Stored data entries
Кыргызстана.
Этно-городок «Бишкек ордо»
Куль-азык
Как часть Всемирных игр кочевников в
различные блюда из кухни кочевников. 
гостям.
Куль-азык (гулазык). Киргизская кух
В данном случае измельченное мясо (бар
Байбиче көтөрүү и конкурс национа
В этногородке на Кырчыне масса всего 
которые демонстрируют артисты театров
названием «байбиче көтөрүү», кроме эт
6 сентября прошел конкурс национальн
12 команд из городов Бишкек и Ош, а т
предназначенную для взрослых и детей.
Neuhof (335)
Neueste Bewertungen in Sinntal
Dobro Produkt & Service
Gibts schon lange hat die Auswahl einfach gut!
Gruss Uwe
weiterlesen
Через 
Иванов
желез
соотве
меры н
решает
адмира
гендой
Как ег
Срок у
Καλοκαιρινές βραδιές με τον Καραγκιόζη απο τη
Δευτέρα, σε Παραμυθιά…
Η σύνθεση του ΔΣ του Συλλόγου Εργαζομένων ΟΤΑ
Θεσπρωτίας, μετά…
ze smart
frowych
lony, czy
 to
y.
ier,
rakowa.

* * *

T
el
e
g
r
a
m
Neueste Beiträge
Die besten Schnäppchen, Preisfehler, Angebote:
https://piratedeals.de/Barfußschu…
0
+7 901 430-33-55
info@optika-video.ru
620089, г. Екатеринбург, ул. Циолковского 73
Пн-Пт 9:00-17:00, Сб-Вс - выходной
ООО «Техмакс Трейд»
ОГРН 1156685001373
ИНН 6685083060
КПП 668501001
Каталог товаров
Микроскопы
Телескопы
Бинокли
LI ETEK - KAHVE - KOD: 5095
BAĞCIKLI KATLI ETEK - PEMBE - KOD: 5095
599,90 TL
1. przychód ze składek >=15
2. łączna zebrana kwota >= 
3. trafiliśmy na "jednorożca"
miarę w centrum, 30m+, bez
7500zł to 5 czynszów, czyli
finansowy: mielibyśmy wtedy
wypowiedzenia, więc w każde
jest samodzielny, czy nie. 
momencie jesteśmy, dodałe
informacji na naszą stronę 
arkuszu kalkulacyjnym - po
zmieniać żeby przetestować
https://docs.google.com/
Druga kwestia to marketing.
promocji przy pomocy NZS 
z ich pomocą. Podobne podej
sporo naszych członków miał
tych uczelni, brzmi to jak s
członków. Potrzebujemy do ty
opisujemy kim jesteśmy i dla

==

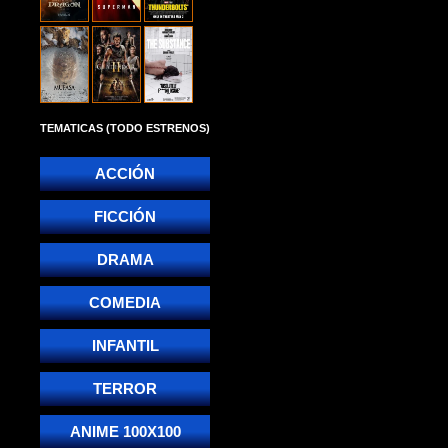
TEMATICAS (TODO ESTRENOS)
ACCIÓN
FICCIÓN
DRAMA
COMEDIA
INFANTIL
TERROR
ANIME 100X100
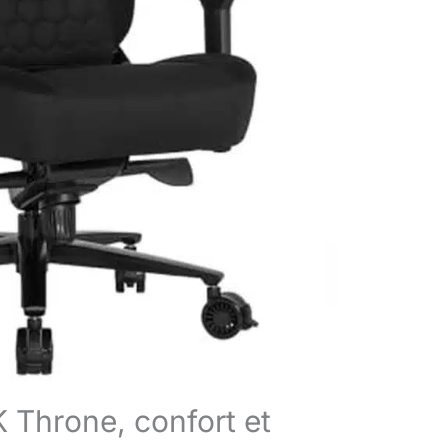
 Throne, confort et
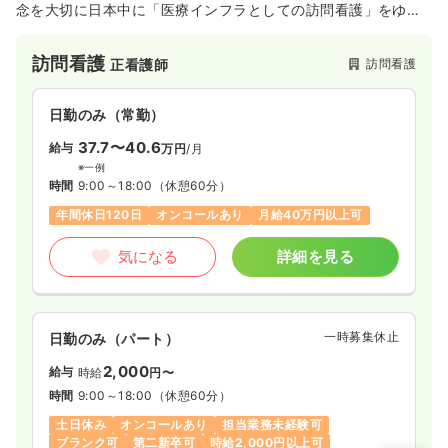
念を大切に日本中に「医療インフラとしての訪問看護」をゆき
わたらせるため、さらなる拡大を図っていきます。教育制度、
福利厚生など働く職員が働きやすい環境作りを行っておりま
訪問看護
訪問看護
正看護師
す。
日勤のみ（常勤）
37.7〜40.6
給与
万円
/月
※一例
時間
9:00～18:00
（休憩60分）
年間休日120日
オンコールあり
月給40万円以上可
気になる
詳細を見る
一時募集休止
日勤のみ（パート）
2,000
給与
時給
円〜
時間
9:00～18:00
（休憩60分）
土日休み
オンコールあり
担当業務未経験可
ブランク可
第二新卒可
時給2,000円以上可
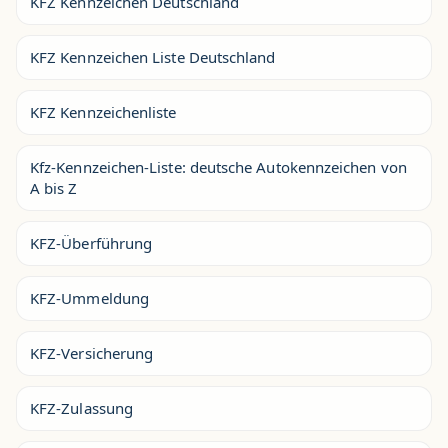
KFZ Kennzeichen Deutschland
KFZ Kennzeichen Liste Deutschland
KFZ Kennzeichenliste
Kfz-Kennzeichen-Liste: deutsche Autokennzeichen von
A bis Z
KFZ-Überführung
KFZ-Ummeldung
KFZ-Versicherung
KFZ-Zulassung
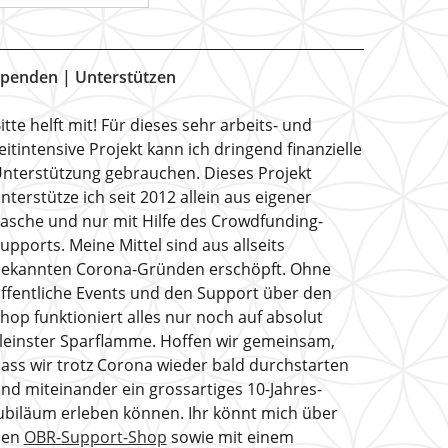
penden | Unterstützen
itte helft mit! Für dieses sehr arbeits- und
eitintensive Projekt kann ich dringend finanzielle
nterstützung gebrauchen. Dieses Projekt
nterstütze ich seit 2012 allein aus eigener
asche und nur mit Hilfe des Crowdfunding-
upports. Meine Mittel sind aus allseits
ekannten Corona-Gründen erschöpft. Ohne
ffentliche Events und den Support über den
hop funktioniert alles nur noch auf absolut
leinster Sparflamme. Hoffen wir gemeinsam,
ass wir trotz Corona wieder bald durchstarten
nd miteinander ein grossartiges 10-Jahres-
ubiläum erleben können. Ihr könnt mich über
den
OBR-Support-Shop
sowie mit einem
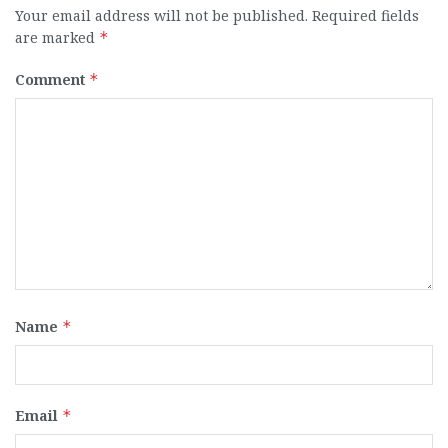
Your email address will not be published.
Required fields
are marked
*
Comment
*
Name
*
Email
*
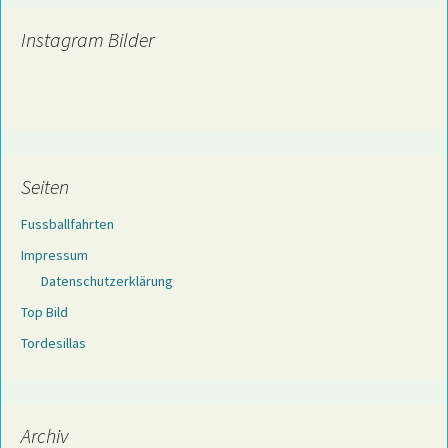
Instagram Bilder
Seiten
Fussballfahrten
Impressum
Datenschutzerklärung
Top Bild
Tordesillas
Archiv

▸ **About this exercise**
Of the lines above, show those in which "Бишкек" appears.

▸ **Answer to this problem**
Этно-городок «Бишкек ордо»
12 команд из городов Бишкек и Ош, а т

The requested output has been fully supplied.